Rookie mistakes. String them together and you'd have a great stand-up routine. Take Rams second-round pick Brian Quick and his headphones. Please.

Last week, Quick attended the Rookie Premiere with a couple of other Rams draft picks, fellow wide receiver Chris Givens and running back Isaiah Pead. The event was organized by the NFL Players Association and included time for 36 of the league's rookies to sign their trading cards, meet former players and learn about the union. The NFLPA also arranged for flights to and from Los Angeles and nearly sent coach Jeff Fisher into a tizzy. The event forced the trio to miss the first week of OTAs, the organized team activities at which Fisher is installing the teams' offensive and defensive playbooks.

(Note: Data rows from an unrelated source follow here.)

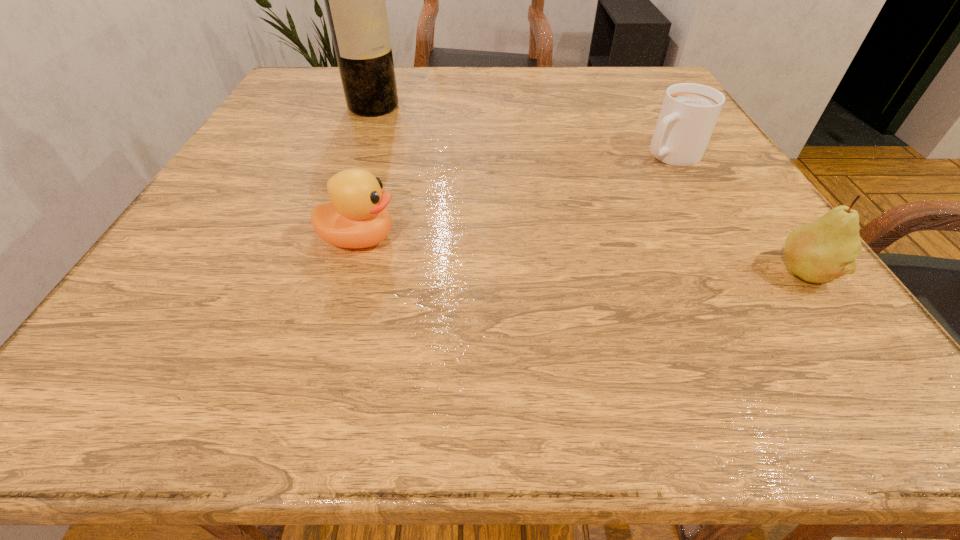 Where is `duckling`? This screenshot has width=960, height=540. duckling is located at coordinates (357, 217).

At what (x,y) coordinates should I click in order to perform the action: click on pear. Please return your answer as a coordinate pair (x, y). Looking at the image, I should click on (822, 251).

This screenshot has width=960, height=540. What are the coordinates of `cappuccino` in the screenshot? It's located at (689, 112).

Locate an element on the screen. The height and width of the screenshot is (540, 960). liquor is located at coordinates pyautogui.click(x=355, y=3).

You are a GUI agent. You are given a task and a screenshot of the screen. Output one action in this format:
    pyautogui.click(x=<x>, y=<y>)
    Task: Click on the farthest object
    
    Given the screenshot: What is the action you would take?
    pyautogui.click(x=355, y=3)

The width and height of the screenshot is (960, 540). Identify the location of free location located on the face of the duckling. (586, 239).

Where is `free spot located 0.400m on the back of the pear`? The width and height of the screenshot is (960, 540). free spot located 0.400m on the back of the pear is located at coordinates (700, 129).

Identify the location of blank space located 0.180m on the side with the handle of the cappuccino. Image resolution: width=960 pixels, height=540 pixels. (594, 204).

Identify the location of free space located on the side with the handle of the cappuccino. The height and width of the screenshot is (540, 960). pyautogui.click(x=612, y=193).

The image size is (960, 540). I want to click on free space located on the side with the handle of the cappuccino, so click(x=514, y=256). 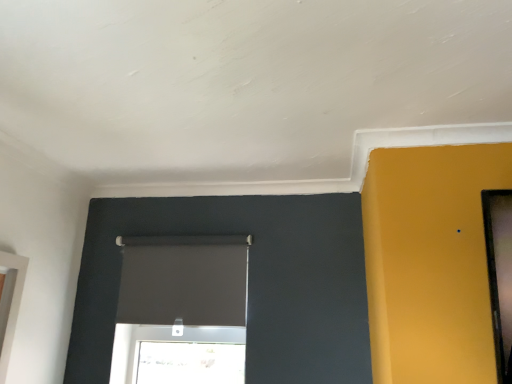 What do you see at coordinates (12, 307) in the screenshot? I see `white glossy window at left, which is the 2th window in right-to-left order` at bounding box center [12, 307].

Locate an element on the screen. This screenshot has height=384, width=512. white glossy window at left, which appears as the 2th window when viewed from the back is located at coordinates (12, 307).

You are a GUI agent. You are given a task and a screenshot of the screen. Output one action in this format:
    pyautogui.click(x=<x>, y=<y>)
    Task: Click on the matte black roller blind at center, which appears as the 1th window when viewed from the right
    The height and width of the screenshot is (384, 512).
    Given the screenshot: What is the action you would take?
    (181, 310)

Measure the distance between matte black roller blind at center, the second window in the left-to-right sequence, and camera.

1.85 meters.

What is the approximate width of matte black roller blind at center, the first window from the back?

It is 2.53 inches.

The image size is (512, 384). Describe the element at coordinates (181, 310) in the screenshot. I see `matte black roller blind at center, the first window from the back` at that location.

You are a GUI agent. You are given a task and a screenshot of the screen. Output one action in this format:
    pyautogui.click(x=<x>, y=<y>)
    Task: Click on the white glossy window at left, the 1th window viewed from the front
    This screenshot has width=512, height=384.
    Given the screenshot: What is the action you would take?
    pyautogui.click(x=12, y=307)

Which is more to the right, matte black roller blind at center, the 2th window when ordered from front to back, or white glossy window at left, which is the 1th window from left to right?

matte black roller blind at center, the 2th window when ordered from front to back, is more to the right.

Is matte black roller blind at center, which appears as the 1th window when viewed from the right, in front of white glossy window at left, the 1th window viewed from the front?

No, it is behind white glossy window at left, the 1th window viewed from the front.

Considering the positions of points (205, 237) and (11, 257), is point (205, 237) farther from camera compared to point (11, 257)?

Yes, it is behind point (11, 257).

From the image's perspective, is matte black roller blind at center, which appears as the 1th window when viewed from the right, on white glossy window at left, which appears as the 2th window when viewed from the back?

Yes, from the image's perspective, matte black roller blind at center, which appears as the 1th window when viewed from the right, is over white glossy window at left, which appears as the 2th window when viewed from the back.

From a real-world perspective, does matte black roller blind at center, the second window in the left-to-right sequence, stand above white glossy window at left, which is the 2th window in right-to-left order?

Yes, from a real-world perspective, matte black roller blind at center, the second window in the left-to-right sequence, is on top of white glossy window at left, which is the 2th window in right-to-left order.

Considering the relative sizes of matte black roller blind at center, the second window in the left-to-right sequence, and white glossy window at left, which is the 1th window from left to right, in the image provided, is matte black roller blind at center, the second window in the left-to-right sequence, thinner than white glossy window at left, which is the 1th window from left to right,?

Yes.

Which of these two, matte black roller blind at center, which appears as the 1th window when viewed from the right, or white glossy window at left, which is the 2th window in right-to-left order, stands shorter?

With less height is matte black roller blind at center, which appears as the 1th window when viewed from the right.

Considering the sizes of matte black roller blind at center, the 2th window when ordered from front to back, and white glossy window at left, which is the 2th window in right-to-left order, in the image, is matte black roller blind at center, the 2th window when ordered from front to back, bigger or smaller than white glossy window at left, which is the 2th window in right-to-left order,?

Considering their sizes, matte black roller blind at center, the 2th window when ordered from front to back, takes up more space than white glossy window at left, which is the 2th window in right-to-left order.

Is white glossy window at left, which appears as the 2th window when viewed from the back, inside matte black roller blind at center, which appears as the 1th window when viewed from the right?

No, white glossy window at left, which appears as the 2th window when viewed from the back, is not surrounded by matte black roller blind at center, which appears as the 1th window when viewed from the right.

Is matte black roller blind at center, the first window from the back, with white glossy window at left, the 1th window viewed from the front?

No, matte black roller blind at center, the first window from the back, is not beside white glossy window at left, the 1th window viewed from the front.

Is matte black roller blind at center, the first window from the back, oriented towards white glossy window at left, the 1th window viewed from the front?

Yes, matte black roller blind at center, the first window from the back, is facing white glossy window at left, the 1th window viewed from the front.

What's the angular difference between matte black roller blind at center, the 2th window when ordered from front to back, and white glossy window at left, which is the 1th window from left to right,'s facing directions?

They differ by 93.7 degrees in their facing directions.

Identify the location of window lying in front of the matte black roller blind at center, the second window in the left-to-right sequence. The height and width of the screenshot is (384, 512). (12, 307).

Considering the relative positions of white glossy window at left, which is the 2th window in right-to-left order, and matte black roller blind at center, the second window in the left-to-right sequence, in the image provided, is white glossy window at left, which is the 2th window in right-to-left order, to the right of matte black roller blind at center, the second window in the left-to-right sequence, from the viewer's perspective?

In fact, white glossy window at left, which is the 2th window in right-to-left order, is to the left of matte black roller blind at center, the second window in the left-to-right sequence.

Relative to matte black roller blind at center, the first window from the back, is white glossy window at left, the 1th window viewed from the front, in front or behind?

white glossy window at left, the 1th window viewed from the front, is positioned closer to the viewer than matte black roller blind at center, the first window from the back.

Which point is more forward, (10, 260) or (160, 377)?

The point (10, 260) is more forward.

From the image's perspective, does white glossy window at left, which is the 2th window in right-to-left order, appear lower than matte black roller blind at center, the first window from the back?

Indeed, from the image's perspective, white glossy window at left, which is the 2th window in right-to-left order, is shown beneath matte black roller blind at center, the first window from the back.

From the picture: From a real-world perspective, who is located lower, white glossy window at left, the 1th window viewed from the front, or matte black roller blind at center, which appears as the 1th window when viewed from the right?

white glossy window at left, the 1th window viewed from the front.

Which of these two, white glossy window at left, which is the 1th window from left to right, or matte black roller blind at center, the second window in the left-to-right sequence, is thinner?

With smaller width is matte black roller blind at center, the second window in the left-to-right sequence.

Can you confirm if white glossy window at left, which is the 2th window in right-to-left order, is taller than matte black roller blind at center, the second window in the left-to-right sequence?

Correct, white glossy window at left, which is the 2th window in right-to-left order, is much taller as matte black roller blind at center, the second window in the left-to-right sequence.

Between white glossy window at left, which is the 1th window from left to right, and matte black roller blind at center, the first window from the back, which one has smaller size?

With smaller size is white glossy window at left, which is the 1th window from left to right.

Is matte black roller blind at center, the second window in the left-to-right sequence, surrounded by white glossy window at left, which appears as the 2th window when viewed from the back?

No, matte black roller blind at center, the second window in the left-to-right sequence, is located outside of white glossy window at left, which appears as the 2th window when viewed from the back.

Is there a large distance between white glossy window at left, the 1th window viewed from the front, and matte black roller blind at center, the first window from the back?

No, there isn't a large distance between white glossy window at left, the 1th window viewed from the front, and matte black roller blind at center, the first window from the back.

Is matte black roller blind at center, the 2th window when ordered from front to back, at the back of white glossy window at left, the 1th window viewed from the front?

No, white glossy window at left, the 1th window viewed from the front, is not facing away from matte black roller blind at center, the 2th window when ordered from front to back.

How much distance is there between white glossy window at left, the 1th window viewed from the front, and matte black roller blind at center, the first window from the back?

white glossy window at left, the 1th window viewed from the front, is 25.48 inches away from matte black roller blind at center, the first window from the back.

The height and width of the screenshot is (384, 512). I want to click on window above the white glossy window at left, which is the 1th window from left to right (from the image's perspective), so click(181, 310).

Identify the location of window to the right of white glossy window at left, which is the 1th window from left to right. (181, 310).

Image resolution: width=512 pixels, height=384 pixels. Find the location of `window below the matte black roller blind at center, the 2th window when ordered from front to back (from a real-world perspective)`. window below the matte black roller blind at center, the 2th window when ordered from front to back (from a real-world perspective) is located at coordinates (12, 307). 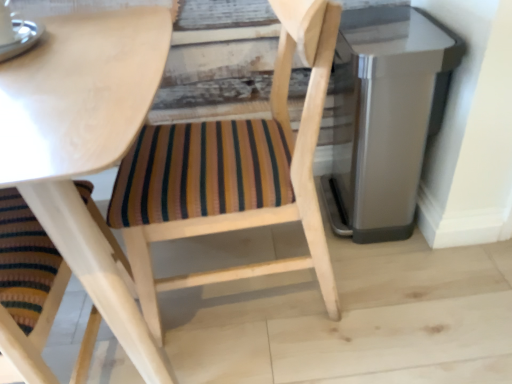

"Quick got to fly a redeye back from the rookie premiere, and so of course I overreacted: 'What are you doing putting the guys on the redeye?'" Fisher said. "Well, he had his headphones on at the gate. Didn't hear the gate change, so he missed his flight."

D'oh.

"I was waiting for three hours, so I had to listen to something. But I don't want to make excuses," Quick said. "They made an announcement, but my headphones were loud. It's a big airport. There were five of us that missed the flight. I've learned from my mistakes and moved forward."

Because class still is in session at the University of Cincinnati, Pead returned to school. The wide receivers spent Monday in Fisher's version of study hall, the film room at Rams Park, catching up on what they missed. Quick said the two paired up to get back up to speed.

"It makes it a lot easier. We have each other in the film room," he said. "When it's done, we go over everything we're supposed to know and quiz each other."

They also took the field for OTAs through the week and got extra work after practice with quarterback Sam Bradford.

"We would have loved to have had them here last week for the two OTAs that they missed, but at the same time, I don't think missing those two OTAs is going to kill them," Bradford said. "They were caught up. They know what we were doing. Everything we installed they should be fine with."

Bradford said he was a fan of more than their study habits. A fourth-round pick out of Wake Forest, Givens is known for his speed, about 4.35 seconds for the 40-yard dash; Quick, 6-3 and 220, has learned to use his size.

"Givens first of all is extremely fast," Bradford said. "I think he's a guy that defenses are going to have to be extremely aware of. If they fall asleep on him for a half-second at all, he's going to be by them. I think that's nice to have, just that added speed. Then Quick, it's just extremely impressive watching him move. As big as he is, as tall as he is, he gets in and out of breaks really well."

Both realize, though, that the level of competition has jumped several notches and that both have room for improvement. The fact that they were draft picks earns them no bonus points. Quick said he'd continue to work extra time with Bradford. Givens said he was willing to work on his own to sharpen his route running.

"That's probably the biggest difference, being just one of the guys, not being the main guy on offense," Givens said. "Having to prove myself all over again, having to learn the plays, running the right routes not making any mental errors, those are the biggest things. Taking what I learned in college and building on that."

And pumping up the intensity, not necessarily the volume.